Health industry groups expressed optimism following the Oct. 15 meeting of the federal government's Health IT Policy and Standards committees to discuss a draft interoperability road map unveiled by the Office of the National Coordinator for Health IT.

In particular, the College of Healthcare Information Management Executives and Health Level Seven International (HL7) viewed the road map as a step in the right direction. CHIME Director of Federal Relations Jeff Smith (pictured right), who was critical of the interoperability vision paper published in June from which the draft road map stems, told FierceHealthIT that the updated document represents a "marked improvement" from its predecessor.

"The vision paper was very short on details and wasn't at all clear as to what the next version of things would look like," Smith said in a phone conversation. "Based on what we saw yesterday and based on the conversations that were had at the policy committee, things bode well for the next phase and it sounds like ONC is taking diligence in trying to put together something that is both technically robust, as well as considerate of various policies that fall outside the purview of technical standards."

Smith said CHIME will pay close attention to the governance piece of the road map, calling ONC's recommendations neither good nor bad.

"It seems that ONC believes that governance will be the key to putting forth a lot of what will be final recommendations and ultimately final policies," Smith said. "I'm reserving judgment as to whether or not a focus on a governance mechanism is going to be a good thing or a bad thing, but I think that a lot of it will come down to 'is the governance process mechanism easily understood?'"

To that end, Smith said he was "having flashbacks" to the request for information on governance of the Nationwide Health Information Network (NwHIN), which was issued in May 2012. ONC ultimately tabled discussion of NwHIN governance in September 2012.

"I was told a lot of the policies put forth in the NwHIN RFI were remnants of discussions that were had in the late 2000s," Smith said. "It'll be interesting to see what kinds of policies are put forth to construct the kind of governance that was discussed yesterday."

HL7 CEO Charles Jaffe (pictured left) called ONC's efforts "valiant" in a phone conversation with FierceHealthIT.

"I think it's very ambitious," Jaffe said. "There were lots of important points made. I think there's natural tension between trying to be innovative and trying to be prescriptive. I don't think they always go hand-in-glove."
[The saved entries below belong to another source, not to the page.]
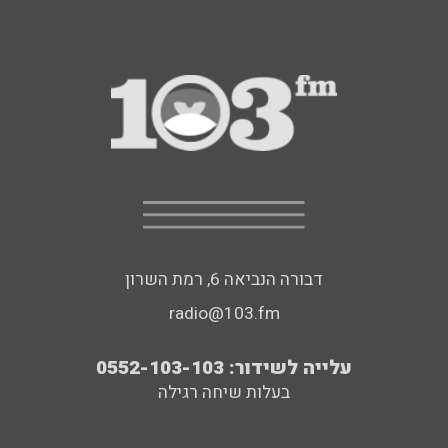
דבורה הנביאה 6, רמת השרון
radio@103.fm
עלייה לשידור: 0552-103-103
בעלות שיחה רגילה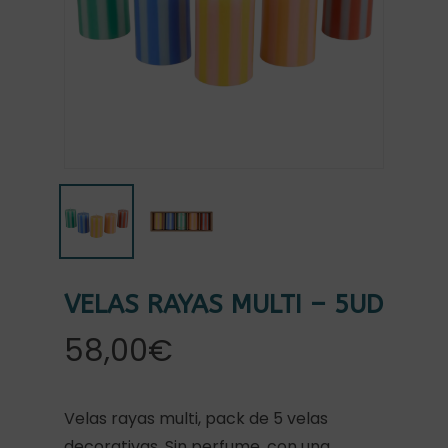
VELAS RAYAS MULTI – 5UD
58,00
€
Velas rayas multi, pack de 5 velas
decorativas. Sin perfume, con una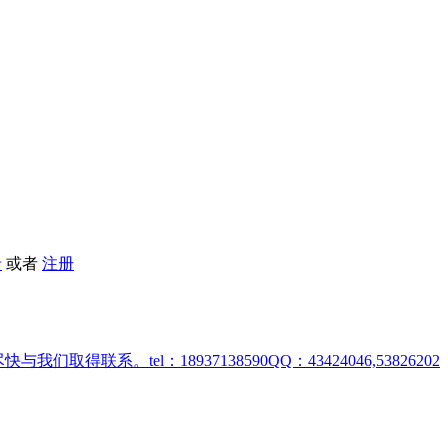
录
或者
注册
取得联系。tel：18937138590QQ：43424046,53826202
Additionally, both Smith and Jaffe said they agreed with recommendations made by the JASON task force that Stage 3 should be used as a "pivot point" to initiate the transition to public application programming interfaces (APIs) and that current interoperability approaches are limited and need to be eventually replaced by more comprehensive API-based architecture.
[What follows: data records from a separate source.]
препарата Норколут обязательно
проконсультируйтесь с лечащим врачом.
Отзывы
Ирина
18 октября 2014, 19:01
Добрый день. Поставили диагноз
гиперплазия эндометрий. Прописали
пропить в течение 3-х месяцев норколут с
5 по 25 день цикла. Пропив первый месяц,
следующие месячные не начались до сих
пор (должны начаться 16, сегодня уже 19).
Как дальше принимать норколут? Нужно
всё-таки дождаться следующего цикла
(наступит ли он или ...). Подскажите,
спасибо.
The task force also suggested that ONC consider delaying or staggering Stage 3 incentives to accommodate the accelerated development process for public API specifications.

"It would have been critical to reference the cutting-edge technologies that JASON had identified, particularly FHIR [Fast Healthcare Interoperability Resources], to be successful" in Stage 3, Jaffe said. "The fact is, that the marketplace will decide if the electronic health record vendors incorporate FHIR into their products, and if providers request or demand it, then we'll have de-facto adoption regardless of whether it's in regulation."

Smith said that without knowing whether FHIR or public APIs will be the panacea of interoperability, they represent a "fresh approach" to a problem that has persisted for too long in healthcare.

"I'm optimistic that the JASON task force recommendation can start to get us closer to those answers," he said.

Smith, however, did express disappointment in what he called a "disconnect" between the process of developing, testing and implementing technology in healthcare and the government timelines driving the process.

"There was a very light recommendation put forth by the JASON task force regarding Stage 3 and incentives and timing, and what's frustrating is that we really have one more shot at getting the industry getting the industry to get more aligned," Smith said. "The policy committee put forth Stage 3 recommendations last spring, as did the standards committee, and yet, here we are, six months after the fact, still making recommendations. I think that's good, but it represents a fundamental disconnect of how pieces have to fit."

Smith added that he and CHIME are under the impression that the notice of proposed rulemaking for Stage 3 could come out at any point over the next two to three months.

"We understand that Stage 3 is going through clearance, decisions have been made, and we're moving forward," he said. "It seems to be a little disjointed in terms of the process of building toward Stage 3 vs. the process of trying to make the appropriate advancements in standards and in policy."